The veneration of women should, of course, be magnitudes greater, as the history of civilization is in fact the history of women. Women bear children, care for them, raise them and educate them. It was this need for greater security that first moved mankind from a hunter-gatherer society to an agrarian one. It’s only through quirk and circumstance that men ended up in control of society. It is speculated that the earliest societies were matriarchal, because women could give the gift of life, but that somehow men came to believe their protection constituted ownership of the protected… A galling idea now, but the truth is probably far more complex, and lost to the mists of time.

Whatever the case, power generally serves to entrench itself, and by the time religion developed, a more powerful tool to enshrine gender disparity had presented itself. But women, possessing the same capabilities of men, nevertheless managed to shine despite the odds being stacked against them.

Who does not know of Cleopatra, the last pharaoh of Ptolemaic Egypt? And yet even the Cleopatra of Caesar was the seventh queen of Egypt of that name. Eleanor of Aquitaine, during the late Middle Ages, was the wealthiest and most powerful person in Europe. She was the most eligible bride in Europe, and by the end of her life she had been not only Queen of France, but also Queen of England. He descendants ruled those nations for the next 300 years. 

Joan of Arc, similarly, is the patron saint of France as she lead the revolt against the English occupation of her people at only 17 years of age during the 1400’s. And speaking of the English, it would be remiss not the mention Queen Victoria, who presided over the largest empire that had ever existed in the world during the 1800’s. In history, that period is known as the Victorian Era. 

But it was not only in the political arena that women shone. Marie Curie is surely known to one and all as not only the first woman to win a Nobel prize, but also for her research into radioactivity. But what about the Harvard Computers, a group of women astronomers who did most of the work on the Draper Catalog, with more than 10 000 stars classified by spectrum. Williamina Fleming, part of this group, discovered the horsehead Nebula in 1888. Henrietta Swan Leavitt, also a Harvard Computer, discovered the relation between luminosity and the period of Cepheid variable stars, allowing astronomers to measure the distance between Earth and faraway galaxies. Edwin Hubble used her work to determine the universe is expanding. Antonia Maury, another member of the group, published the first catalogue of stellar spectra. Annie Cannon, her colleague, expanded on her work and created the first contemporary stellar classification scheme, the Harvard Classification Scheme, which organized and classified stars according to temperature. 
 


Even here in Namibia, we have our own heroic women. Anna Mungunda’s story should be known to all. The only woman casualty of the Old Location Massacre, she became so enraged at the death of her only son during the shootings, that she ran up to the car of the superintendent of the Old Location, covered it with petrol, and set it alight. She was shot immediately afterwards. 

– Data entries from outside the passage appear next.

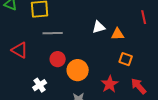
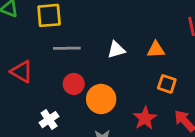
white triangle: (99, 27) -> (116, 50), moved

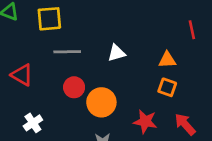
orange triangle: (156, 50) -> (167, 60), moved
red star: (145, 118) -> (145, 122), turned -30
white cross: (49, 120) -> (33, 123), moved

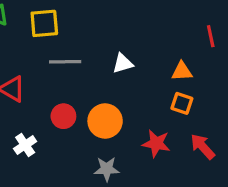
red circle: (74, 87) -> (63, 116), moved

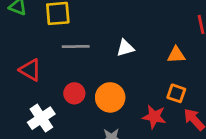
orange square: (182, 103) -> (176, 93), moved
white cross: (25, 145) -> (41, 118), size x1.4

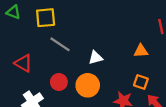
gray line: (76, 46) -> (60, 44), turned 35
white triangle: (125, 48) -> (95, 58), moved

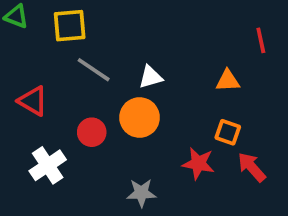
white triangle: (95, 58) -> (151, 77), moved
orange circle: (88, 85) -> (140, 118), moved

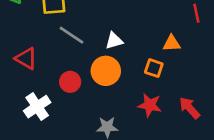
orange square: (228, 132) -> (154, 68), moved

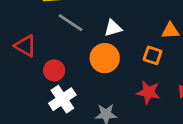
red circle: (70, 82) -> (54, 70), moved
white cross: (37, 107) -> (62, 99), moved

Through the work of these women and the contemporaries, women’s rights have slowly been restored over time, and not without pushback. Even here in Namibia, when the Married Persons’ Equality Act of 1996 was being debated, men opposed it. But the contribution of women to our nation, just as in many nations across the world, could not be denied. 

Even with gender disparity so close to being eliminated, after centuries of relentless struggle by brave women across the globe, there still remains significant obstacles to overcome. While the ruling party has made great strides with its ‘zebra’ policy of gender equality, for which it should be commended, it remains a stain of the soul and the conscience of our nation that Namibia still has such a high incidence of gender-based violence.

Let us never forget that that when we refer to the good, the nurturing and the growing side of nature and our culture, we refer to ‘mother nature’ and our ‘motherland’. Even our national anthem closes with the lyrics “Namibia, Motherland, We love thee.” It’s time to remember that it is ultimately a woman’s world. Men just live in it. It’s time we start acting like it.